As the Terrific Whatzit, McSnurtle removes his shell and dons a costume almost identical to that of the Golden Age Flash save that the lightning bolt emblem is replaced by a "TW" in a yellow circle. The name "Terrific Whatzit" stems from the fact that without his shell, it is hard to tell what kind of animal McSnurtle is.

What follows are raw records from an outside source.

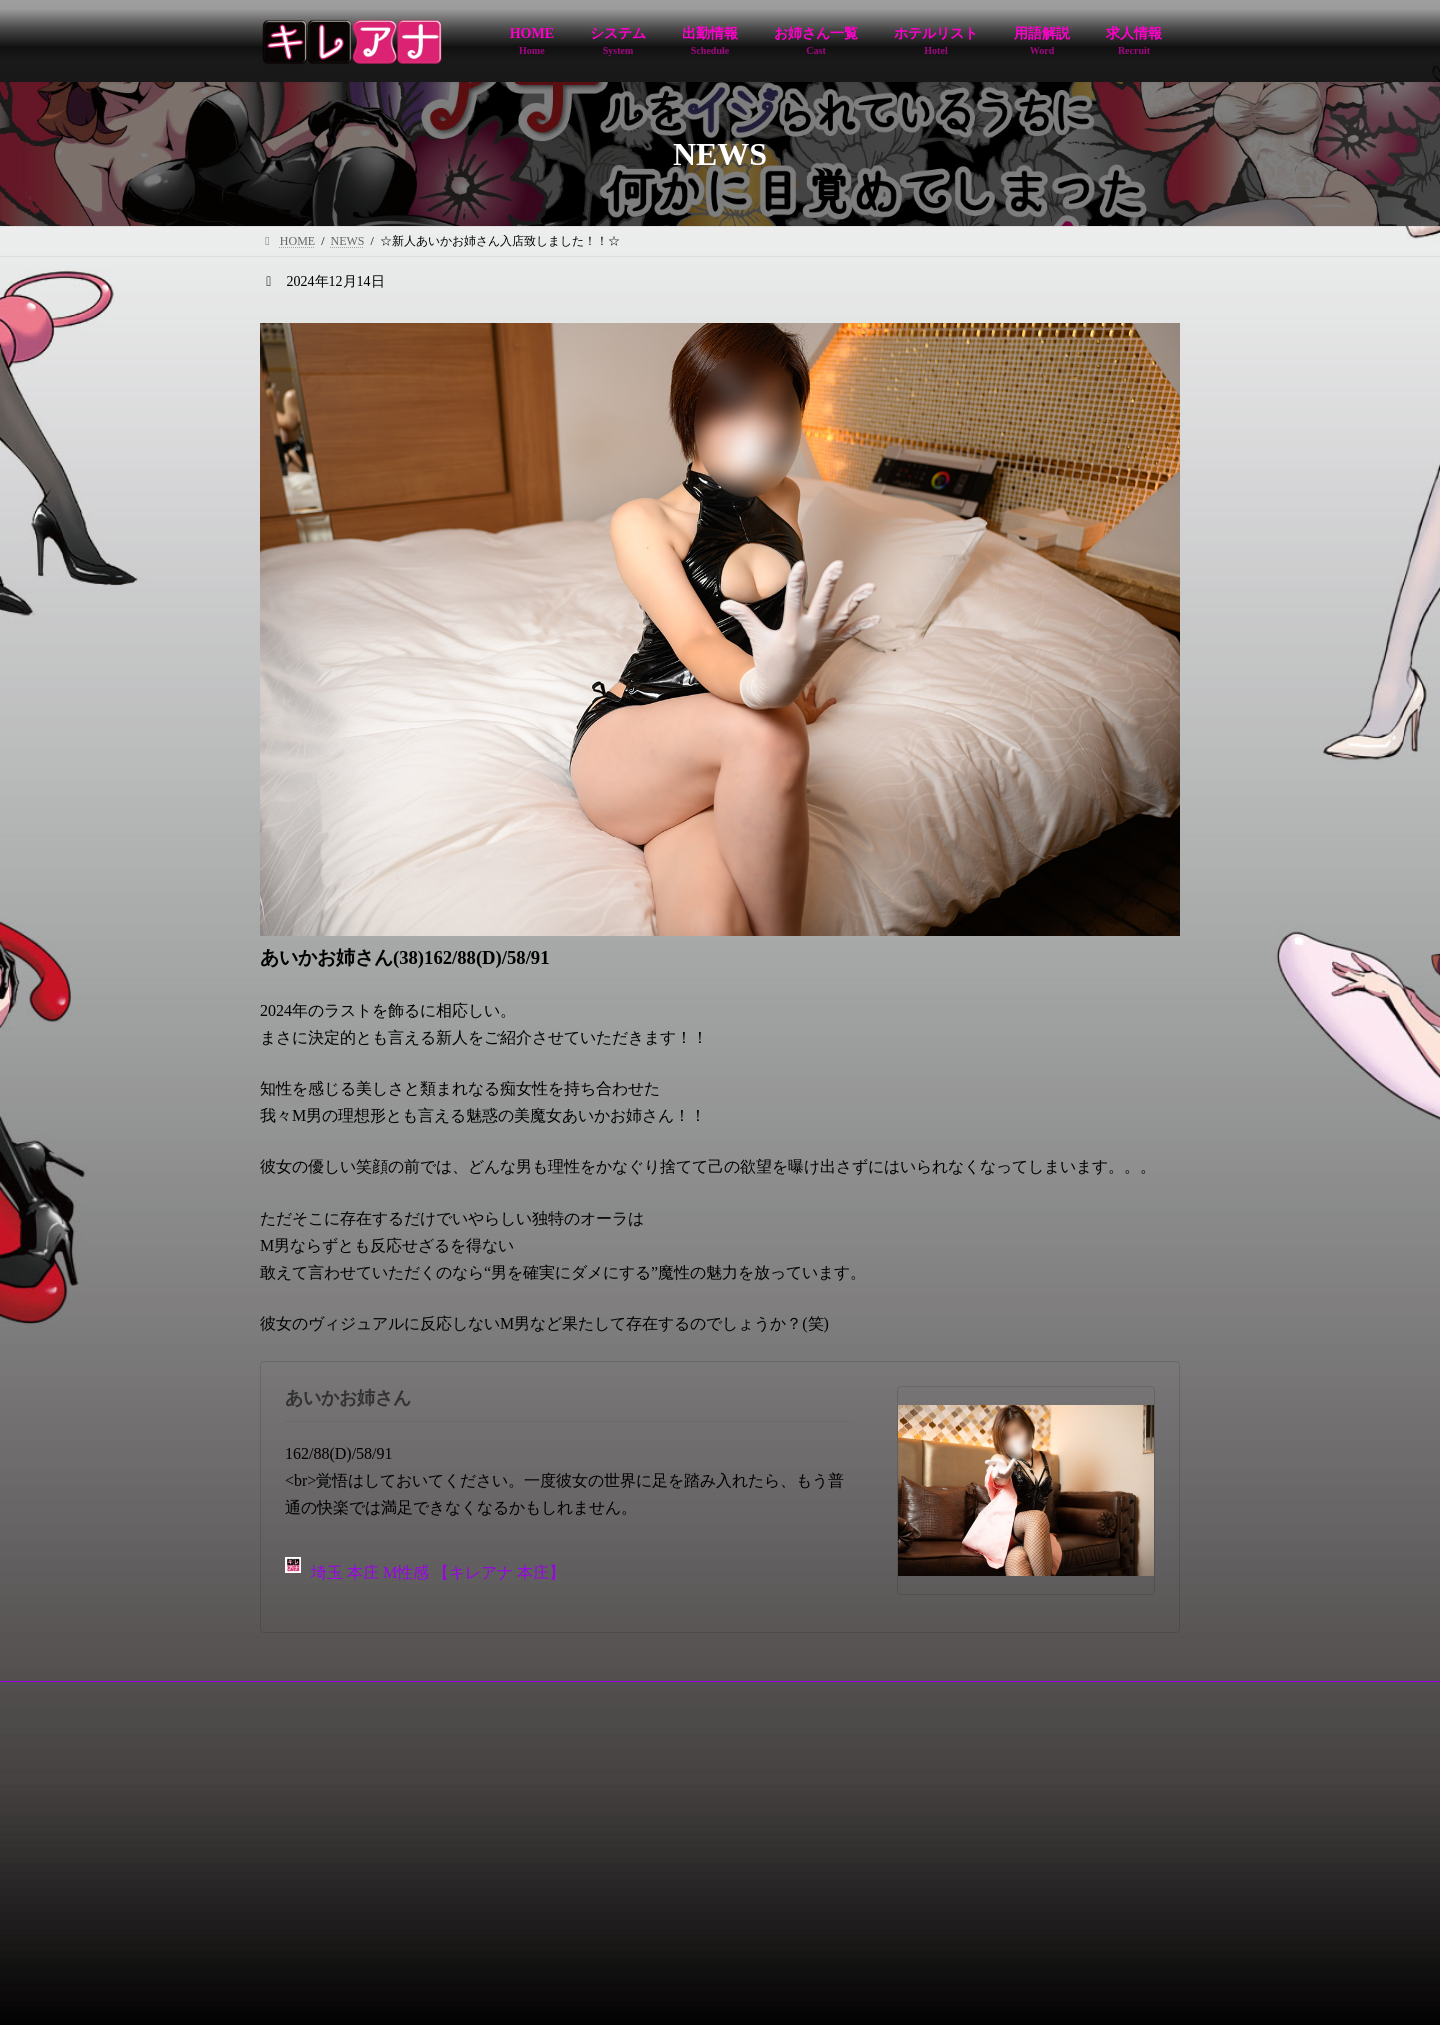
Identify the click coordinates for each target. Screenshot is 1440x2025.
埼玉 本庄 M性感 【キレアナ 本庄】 (425, 1569)
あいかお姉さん (348, 1398)
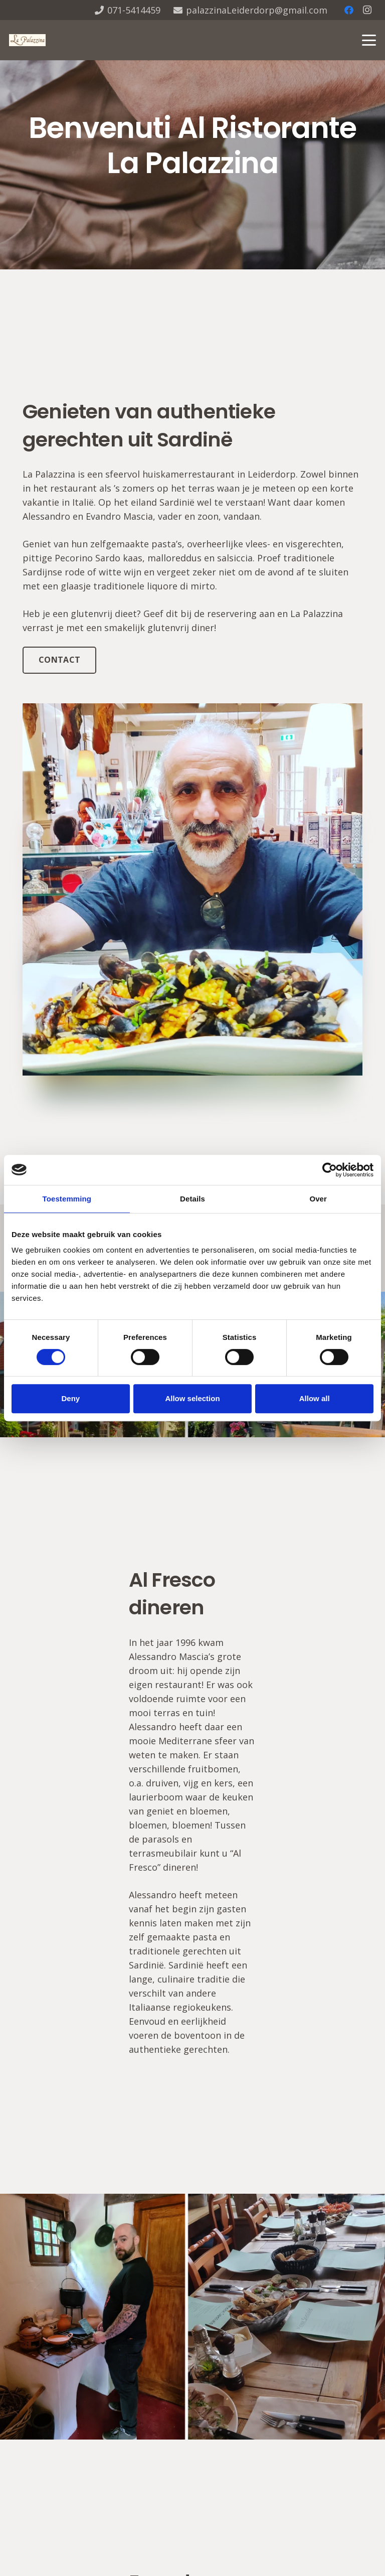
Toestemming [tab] (67, 1198)
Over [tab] (318, 1198)
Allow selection (192, 1398)
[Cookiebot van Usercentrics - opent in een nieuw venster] (329, 1169)
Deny (70, 1398)
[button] (369, 40)
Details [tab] (192, 1198)
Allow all (314, 1398)
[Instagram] (367, 10)
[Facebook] (349, 10)
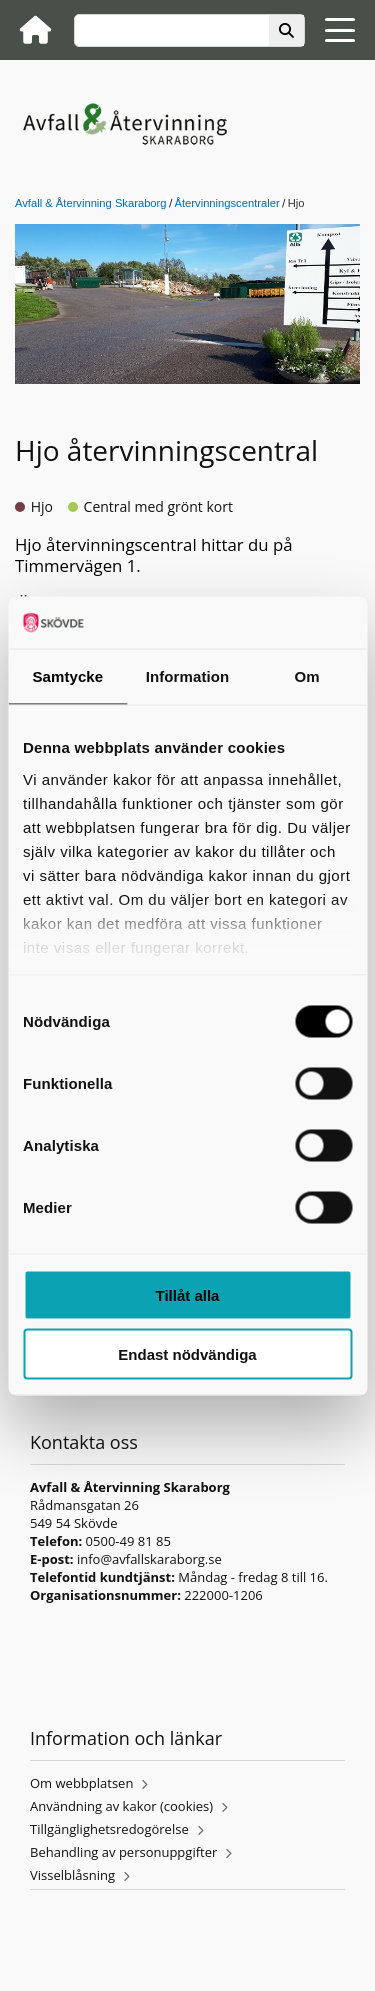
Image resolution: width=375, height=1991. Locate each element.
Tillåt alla (188, 1295)
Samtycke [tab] (67, 676)
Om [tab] (307, 676)
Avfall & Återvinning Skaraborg (91, 203)
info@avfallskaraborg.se (149, 1559)
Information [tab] (188, 676)
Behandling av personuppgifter (123, 1852)
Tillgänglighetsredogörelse (109, 1829)
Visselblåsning (72, 1875)
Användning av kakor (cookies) (121, 1806)
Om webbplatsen (81, 1783)
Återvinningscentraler (227, 203)
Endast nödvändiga (187, 1353)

McSnurtle's last Golden Age appearance as the Terrific Whatzit was in Funny Stuff #17 (January 1947), although he continued to appear as a civilian in other titles. His superheroic identity would not appear again until Captain Carrot and His Amazing Zoo Crew! #9 in November 1982, in which he is seen helping the Allies during the "Second Weird War". Additionally, the Terrific Whatzit is revealed to be the uncle of Zoo Crew team member Fastback.

==Powers and abilities==
McSnurtle possesses super-speed, super-strength, and the ability to fly. Additionally, he is haunted by a ghostly "automatic conscience" that berates him unless he takes action against danger and can remove his shell.

==In other media==
===Television===
- McSnurtle the Turtle appears in The Flash in two different forms. The first version appears in the episode "Revenge of the Rogues" as the childhood stuffed animal of Iris West. The second appears in the episode "Borrowing Problems from the Future" as a regular turtle that Harrison Wells gives to Barry Allen as a housewarming gift.
- The Terrific Whatzit appears in the DC Super Hero Girls episode "All Pets Are Off".

===Film===
Merton the Turtle / Terrific Whatzit appears in DC League of Super-Pets, voiced by Natasha Lyonne. This version is a non-anthropomorphic female turtle who acquires super-speed after being exposed to orange kryptonite and goes on to become the Flash's pet and a founding member of the titular League of Super-Pets.

===Miscellaneous===
- An unnamed turtle wearing the original Terrific Whatzit costume appears in DC Super Friends #14 as the adopted pet of Wally West / Flash.
- The Terrific Whatzit appears in the DC Super-Pets children's book Salamander Smackdown. This version is the pet of Barry Allen / Flash who wears a similar costume to him.